The paper reports on measurements of the atmospheric muon flux obtained with the ANTARES neutrino telescope during its 5‑line configuration in 2007. ANTARES is a deep‑sea detector located at a depth of 2475 m in the Mediterranean Sea, ultimately consisting of 12 vertical strings each equipped with 75 photomultiplier tubes (PMTs). During the period from February to November 2007 only five strings were operational, providing an exposure of roughly 10⁸ triggered events.

Data selection required a coincidence of hits on at least five storeys (vertical levels) within a 20 ns time window, a criterion that efficiently isolates down‑going atmospheric muons while suppressing bioluminescence and random noise.

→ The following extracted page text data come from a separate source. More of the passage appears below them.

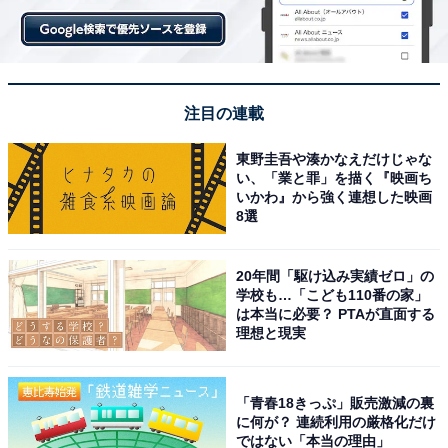
注目の連載
東野圭吾や湊かなえだけじゃな
い、「業と罪」を描く『映画ち
いかわ』から強く連想した映画
自作の椅子を作る子どもたち
8選
この授業は社会寄与という領域で、テーマタイトルは
「いい仕事してますね。」。モノづくりを経験しなが
20年間「駆け込み実績ゼロ」の
学校も…「こども110番の家」
ら、質の良いモノづくりが喜びを生み出すことを体感し
は本当に必要？ PTAが直面する
ていくのだそう。
理想と現実
4年生がやっていたのは、時空因縁の探究領域の中の
「青春18きっぷ」販売激減の裏
「日本フード記」というテーマ学習で、昨日の夕食や今
に何が？ 連続利用の厳格化だけ
日の朝食で何を食べたかを報告し合い、それらの食物は
ではない「本当の理由」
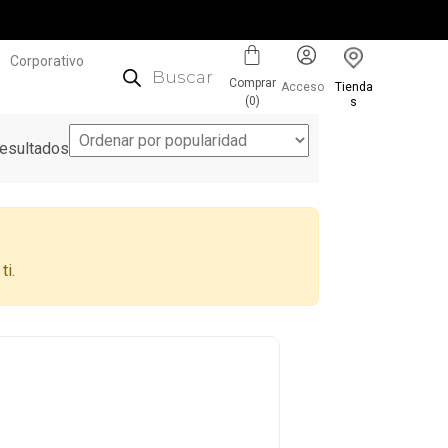
Corporativo
Comprar
Acceso
Tienda
(
0
)
s
esultados
ti.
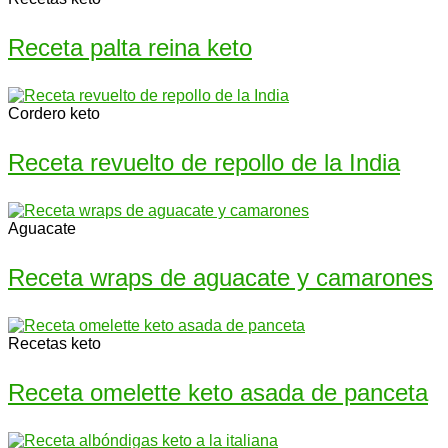
Receta palta reina keto
Cordero keto
Receta revuelto de repollo de la India
Aguacate
Receta wraps de aguacate y camarones
Recetas keto
Receta omelette keto asada de panceta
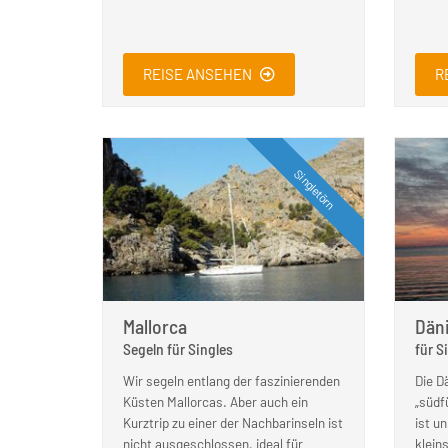
REISE ANSEHEN
R
Singletörn
Mallorca
Dän
Segeln für Singles
für S
Wir segeln entlang der faszinierenden
Die D
Küsten Mallorcas. Aber auch ein
„südf
Kurztrip zu einer der Nachbarinseln ist
ist u
nicht ausgeschlossen, ideal für
klein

The selected events were reconstructed using a likelihood‑based track fitting algorithm that incorporates both the measured photon arrival times and the known geometry of the PMTs. The reconstructed tracks were binned in zenith angle (θ) with 5° steps, yielding a distribution that follows the expected cos θ dependence, with a pronounced excess at small angles (θ < 20°) where the muon flux is highest.

Monte‑Carlo simulations were performed with CORSIKA to generate the primary cosmic‑ray induced muon spectrum, followed by MUPAGE to propagate muons through the water column. A GEANT4‑based optical model simulated photon propagation, accounting for measured water absorption (≈ 60 m) and scattering (≈ 30 m) lengths, as well as the PMT quantum efficiency (~25 %). The simulated zenith distribution reproduces the data within a few percent, but a systematic excess of about 5 % remains at the most vertical angles. This discrepancy is attributed primarily to uncertainties in the water optical parameters (±10 %) and possible variations in PMT response.

From the reconstructed angular distribution the depth‑intensity relation (the muon flux as a function of slant depth) was derived. The flux was obtained by normalising the event count to the effective detector area, live time, and reconstruction efficiency, then converting the zenith angle to an equivalent water depth. The resulting intensity curve agrees with earlier measurements from MACRO, AMANDA, and IceCube at depths below 1 km, but shows a modestly higher intensity at shallower depths, reflecting the specific optical properties of the Mediterranean water column.

A comprehensive systematic study considered four main sources of uncertainty: (1) water optical properties (absorption and scattering lengths), (2) PMT quantum efficiency and timing response, (3) line positioning uncertainties due to sea currents, and (4) the atmospheric model used in the primary cosmic‑ray simulation. Varying each parameter within realistic bounds yielded contributions of ±8 % (optics), ±5 % (PMT response), ±3 % (line motion), and ±2 % (atmospheric model) to the overall flux uncertainty. When combined in quadrature, the total systematic error is about ±12 %, comparable to the statistical uncertainty of roughly ±8 % for the 5‑line data set.

The authors conclude that even with only a third of the full detector installed, ANTARES can produce reliable measurements of the atmospheric muon flux and its angular dependence. The results validate the detector simulation chain and provide a benchmark for future analyses. With the complete 12‑line configuration, statistical uncertainties will shrink dramatically, and refined calibrations of water properties and PMT performance will further reduce systematic errors, enhancing the telescope’s sensitivity to astrophysical neutrinos.